◆ **What the task requires**: The entries below are to be repeated exactly, and their pictures left out.

◆ **Dataset records**:

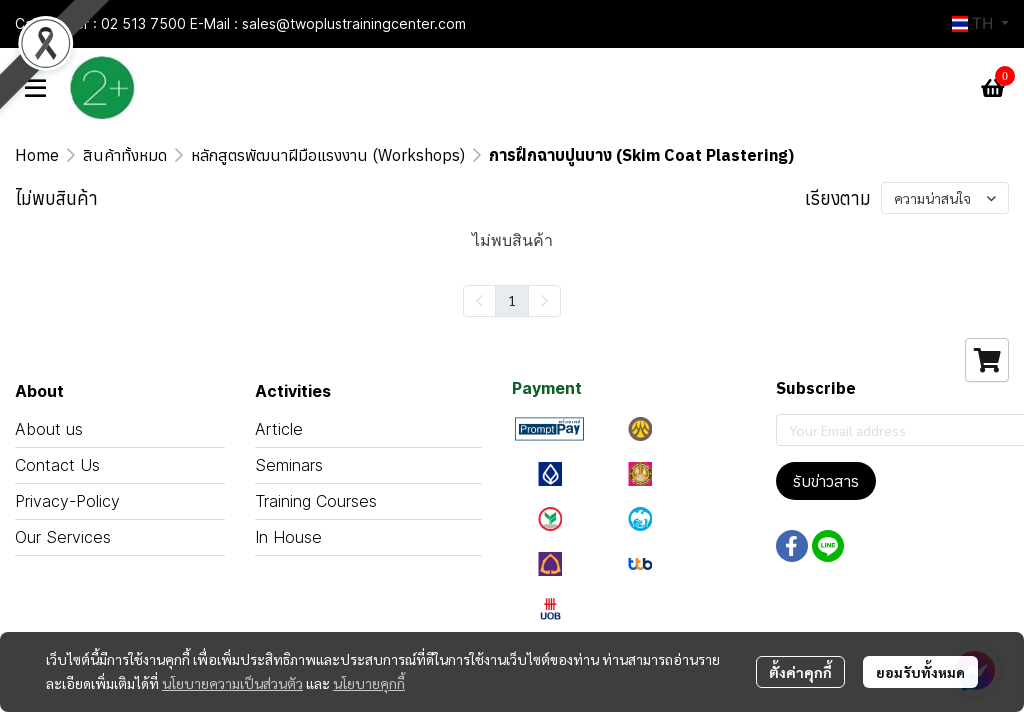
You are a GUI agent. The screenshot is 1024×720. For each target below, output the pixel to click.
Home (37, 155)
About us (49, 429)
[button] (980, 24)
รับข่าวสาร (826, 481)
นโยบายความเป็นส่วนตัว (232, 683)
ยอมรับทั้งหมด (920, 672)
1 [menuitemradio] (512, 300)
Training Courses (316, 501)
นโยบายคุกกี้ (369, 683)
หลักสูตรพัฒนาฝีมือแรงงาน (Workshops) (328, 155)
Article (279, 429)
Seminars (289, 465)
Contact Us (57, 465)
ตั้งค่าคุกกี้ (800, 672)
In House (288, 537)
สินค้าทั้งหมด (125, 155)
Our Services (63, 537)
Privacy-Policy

◆ **Exercise solution**:
You are a GUI agent. The screenshot is 1024×720. For each target below, output the pixel to click.
Home (37, 155)
About us (49, 429)
[button] (980, 24)
รับข่าวสาร (826, 481)
นโยบายความเป็นส่วนตัว (232, 683)
ยอมรับทั้งหมด (920, 672)
1 [menuitemradio] (512, 300)
Training Courses (316, 501)
นโยบายคุกกี้ (369, 683)
หลักสูตรพัฒนาฝีมือแรงงาน (Workshops) (328, 155)
Article (279, 429)
Seminars (289, 465)
Contact Us (57, 465)
ตั้งค่าคุกกี้ (800, 672)
In House (288, 537)
สินค้าทั้งหมด (125, 155)
Our Services (63, 537)
Privacy-Policy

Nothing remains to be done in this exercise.